McKenzie Stine of Port Clinton High begins innovative medical program

Apr 21, 2021 | Around Ottawa County, Featured | 0 comments

Port Clinton High School and John Carroll University graduate McKenzie Stine has been accepted into an accelerated, competency-based curriculum that prepares students for careers in family medicine through a continuous experience from medical school through residency and beyond.

McKenzie Stine of Port Clinton is among eight students who have been selected this year for the innovative Transformative Care Continuum (TCC), an accelerated, competency-based curriculum that prepares students for careers in family medicine through a continuous experience from medical school through residency and beyond.

The students selected each year to join this innovative program will complete the Heritage College’s foundational Pathways to Health and Wellness Curriculum. Each student will be matched to a family medicine residency program. Stine has been selected to serve at the Cleveland Clinic’s Lakewood Family Health Center.

A 2015 graduate of Port Clinton High School, Stine excelled in swimming and academics. She is the daughter of local realtor Renee Bolte Stine and Cory Stine.

Stine graduated magna cum laude from the honors program at John Carroll University with a B.S. in Cell and Molecular Biology and minors in Chemistry and Population and Public Health. While at John Carroll University she was captain of the women’s swim team.

Stine also participated in immersion trips to Louisville, Cleveland and Honduras, and was a very active leader in Campus Ministries.

Stine spent the last two years in the AmeriCorps, living in Arizona and Cleveland with pregnant and parenting women and their children in residential settings that provides a safe and loving community. The life-changing programs and ongoing services helped the mothers and their children to become self-sufficient.

During their first three years at the Heritage College of Osteopathic Medicine, the students will spend one half-day per week at residency sites, where they will serve in a variety of capacities including medical scribe, medical assistant, patient educator and junior intern.
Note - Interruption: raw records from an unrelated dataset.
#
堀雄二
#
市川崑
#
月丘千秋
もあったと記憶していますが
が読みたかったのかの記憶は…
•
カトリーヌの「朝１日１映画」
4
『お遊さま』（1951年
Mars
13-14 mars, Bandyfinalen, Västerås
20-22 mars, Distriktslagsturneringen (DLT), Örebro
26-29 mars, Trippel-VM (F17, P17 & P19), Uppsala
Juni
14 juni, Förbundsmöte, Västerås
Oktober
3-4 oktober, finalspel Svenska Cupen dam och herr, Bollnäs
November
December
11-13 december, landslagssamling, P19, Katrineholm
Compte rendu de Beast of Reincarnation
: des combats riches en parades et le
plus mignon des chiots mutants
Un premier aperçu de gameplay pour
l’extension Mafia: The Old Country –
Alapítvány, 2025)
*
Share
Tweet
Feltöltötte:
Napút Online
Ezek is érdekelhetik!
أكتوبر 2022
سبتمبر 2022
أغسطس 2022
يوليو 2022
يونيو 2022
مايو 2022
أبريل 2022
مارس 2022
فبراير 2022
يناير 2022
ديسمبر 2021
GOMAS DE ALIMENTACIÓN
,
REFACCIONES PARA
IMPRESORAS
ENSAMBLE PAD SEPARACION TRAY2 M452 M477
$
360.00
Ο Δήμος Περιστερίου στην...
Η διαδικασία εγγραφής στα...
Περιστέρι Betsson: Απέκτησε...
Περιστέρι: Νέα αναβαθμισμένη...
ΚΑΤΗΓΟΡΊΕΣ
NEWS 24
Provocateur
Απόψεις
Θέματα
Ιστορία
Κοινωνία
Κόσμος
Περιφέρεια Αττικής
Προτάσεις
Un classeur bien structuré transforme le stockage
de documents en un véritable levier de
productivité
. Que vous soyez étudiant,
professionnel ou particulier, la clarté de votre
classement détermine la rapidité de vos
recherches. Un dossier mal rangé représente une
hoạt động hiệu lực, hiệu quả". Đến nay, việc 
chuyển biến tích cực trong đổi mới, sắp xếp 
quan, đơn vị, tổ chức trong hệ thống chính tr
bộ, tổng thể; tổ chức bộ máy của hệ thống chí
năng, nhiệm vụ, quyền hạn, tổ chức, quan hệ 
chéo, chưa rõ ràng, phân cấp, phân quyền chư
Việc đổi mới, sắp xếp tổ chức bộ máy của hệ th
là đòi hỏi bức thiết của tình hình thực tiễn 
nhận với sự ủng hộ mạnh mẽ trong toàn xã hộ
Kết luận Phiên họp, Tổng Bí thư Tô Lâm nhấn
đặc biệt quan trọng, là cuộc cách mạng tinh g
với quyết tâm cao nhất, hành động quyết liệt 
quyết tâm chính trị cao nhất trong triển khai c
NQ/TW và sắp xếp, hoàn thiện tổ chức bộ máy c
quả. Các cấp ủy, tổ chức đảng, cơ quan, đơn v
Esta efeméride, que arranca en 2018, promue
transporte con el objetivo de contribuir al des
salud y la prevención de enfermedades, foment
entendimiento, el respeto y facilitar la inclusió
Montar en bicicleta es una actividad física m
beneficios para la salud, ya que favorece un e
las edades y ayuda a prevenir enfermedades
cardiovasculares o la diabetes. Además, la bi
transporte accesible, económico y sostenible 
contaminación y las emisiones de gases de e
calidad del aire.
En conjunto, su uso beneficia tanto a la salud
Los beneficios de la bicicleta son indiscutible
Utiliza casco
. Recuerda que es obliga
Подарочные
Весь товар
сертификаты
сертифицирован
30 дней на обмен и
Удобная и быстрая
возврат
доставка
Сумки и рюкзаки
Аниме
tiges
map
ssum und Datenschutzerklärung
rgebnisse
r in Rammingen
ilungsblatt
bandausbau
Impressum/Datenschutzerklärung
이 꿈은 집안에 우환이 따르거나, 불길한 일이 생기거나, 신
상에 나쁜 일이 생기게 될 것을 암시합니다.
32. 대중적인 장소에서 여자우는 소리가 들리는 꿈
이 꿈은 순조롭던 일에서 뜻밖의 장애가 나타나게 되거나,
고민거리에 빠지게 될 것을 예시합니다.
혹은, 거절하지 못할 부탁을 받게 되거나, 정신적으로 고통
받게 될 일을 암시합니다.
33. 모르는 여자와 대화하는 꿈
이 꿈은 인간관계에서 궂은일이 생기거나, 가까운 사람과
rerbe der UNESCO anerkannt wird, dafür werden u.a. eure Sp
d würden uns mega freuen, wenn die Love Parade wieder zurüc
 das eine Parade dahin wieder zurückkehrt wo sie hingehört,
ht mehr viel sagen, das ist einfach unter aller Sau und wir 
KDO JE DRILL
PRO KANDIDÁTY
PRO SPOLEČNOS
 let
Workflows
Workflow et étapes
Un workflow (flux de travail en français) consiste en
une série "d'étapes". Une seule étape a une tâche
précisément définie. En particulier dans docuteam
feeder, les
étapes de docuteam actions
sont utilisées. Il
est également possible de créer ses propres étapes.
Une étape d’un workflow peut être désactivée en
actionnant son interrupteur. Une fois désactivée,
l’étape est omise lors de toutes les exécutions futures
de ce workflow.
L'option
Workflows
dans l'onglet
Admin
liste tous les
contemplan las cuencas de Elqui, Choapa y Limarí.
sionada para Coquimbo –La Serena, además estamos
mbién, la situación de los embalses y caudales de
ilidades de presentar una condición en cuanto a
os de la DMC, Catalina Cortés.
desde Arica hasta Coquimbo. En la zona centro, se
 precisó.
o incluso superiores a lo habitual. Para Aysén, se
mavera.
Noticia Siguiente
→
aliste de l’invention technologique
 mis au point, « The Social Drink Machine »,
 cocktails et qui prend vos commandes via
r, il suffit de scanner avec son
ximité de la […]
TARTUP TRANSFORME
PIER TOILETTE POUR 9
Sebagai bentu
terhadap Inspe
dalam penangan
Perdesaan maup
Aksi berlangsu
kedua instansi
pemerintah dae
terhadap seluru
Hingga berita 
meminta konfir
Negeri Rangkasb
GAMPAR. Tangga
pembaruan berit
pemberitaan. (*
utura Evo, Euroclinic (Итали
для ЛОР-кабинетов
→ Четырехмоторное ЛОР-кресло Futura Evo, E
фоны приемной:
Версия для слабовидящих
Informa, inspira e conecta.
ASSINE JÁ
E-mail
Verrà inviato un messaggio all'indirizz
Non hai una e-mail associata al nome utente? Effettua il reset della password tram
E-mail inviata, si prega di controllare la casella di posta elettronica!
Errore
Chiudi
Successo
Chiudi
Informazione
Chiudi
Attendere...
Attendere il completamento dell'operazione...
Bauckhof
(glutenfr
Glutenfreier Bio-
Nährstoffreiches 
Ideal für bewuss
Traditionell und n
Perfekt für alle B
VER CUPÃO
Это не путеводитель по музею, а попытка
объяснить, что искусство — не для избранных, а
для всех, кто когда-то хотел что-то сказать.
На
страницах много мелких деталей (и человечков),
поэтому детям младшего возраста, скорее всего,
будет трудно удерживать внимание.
Students spend another half-day per week with a health care manager examining and designing population health and quality improvement initiatives, aimed at improving primary care delivery at Cleveland Clinic.

As a member of the American Medical Association’s Accelerating Change in Medical Education Consortium, the Heritage College is one of 32 medical schools nationwide test-piloting new ways to educate future physicians. Developed in partnership with Cleveland Clinic, the Transformative Care Continuum (TCC) is an accelerated, competency-based demonstration project that will prepare students for careers in family medicine through a continuous experience from medical school through residency and beyond. The project includes an intense emphasis on primary care, teamwork, health systems science and immersion in the patients’ community.

“A lot of the programs in the Consortium are undertaking a very specific project and applying that to all of their students, which is great,” said Isaac Kirstein, D.O., dean of the Heritage College. “But we’re the only program in the consortium that is making a wholesale change, not for all of our students, but for a cohort of eight per year. Instead of trying to see what we can slowly shift, we’re trying to create a laboratory where we can make large-scale changes in curriculum and outcomes and structure.”

“These TCC students will be practicing skills that their interprofessional colleagues perform, and learning from the perspectives of those colleagues,” explained Leanne Chrisman-Khawam, M.D., M.Ed., who directs the TCC program for the Heritage College. “It’s a process by which they’ll slowly mature into family doctors as they utilize the leadership skills, population health knowledge and health system skills that we’re teaching in the other portions of their coursework. These are proficiencies that primary care physicians need to master, but in which they haven’t always been formally trained before now.”

Heritage College Executive Dean and Ohio University Chief Medical Affairs Officer Ken Johnson, D.O., said that curriculum transformation projects like the TCC put the college “at the forefront of the growing movement to adapt medical education to changes our graduates are already experiencing in patient care.”

The major commitment to this project by Cleveland Clinic, a name long synonymous with superb specialty care, also reflects the increasing emphasis being placed nationally on the importance of primary care. And according to Sandra Snyder, D.O., program director for the family medicine residency program at Cleveland Clinic, the world-renowned health system believes the TCC can help produce the kind of physician that modern care demands – and, by so doing, help contain the rising cost of care.

A pioneering program requires students equipped to be pioneers, and the Heritage College and Cleveland Clinic have worked together to hand pick students such as Stine.

Chrisman-Khawam said she looked for attributes including maturity, self-directedness, self-awareness, leadership ability, strong communication skills, integrity and at least some history of teamwork.

“Because they’re required to be highly self-directed, they’re going to need to be lifelong learners who can work on their own, take a project, plan for it and complete it,” she said. “We also want people who have a heart for the underserved because it’s our goal to partner with the urban, underrepresented minority, and disadvantaged communities and have a lasting impact.”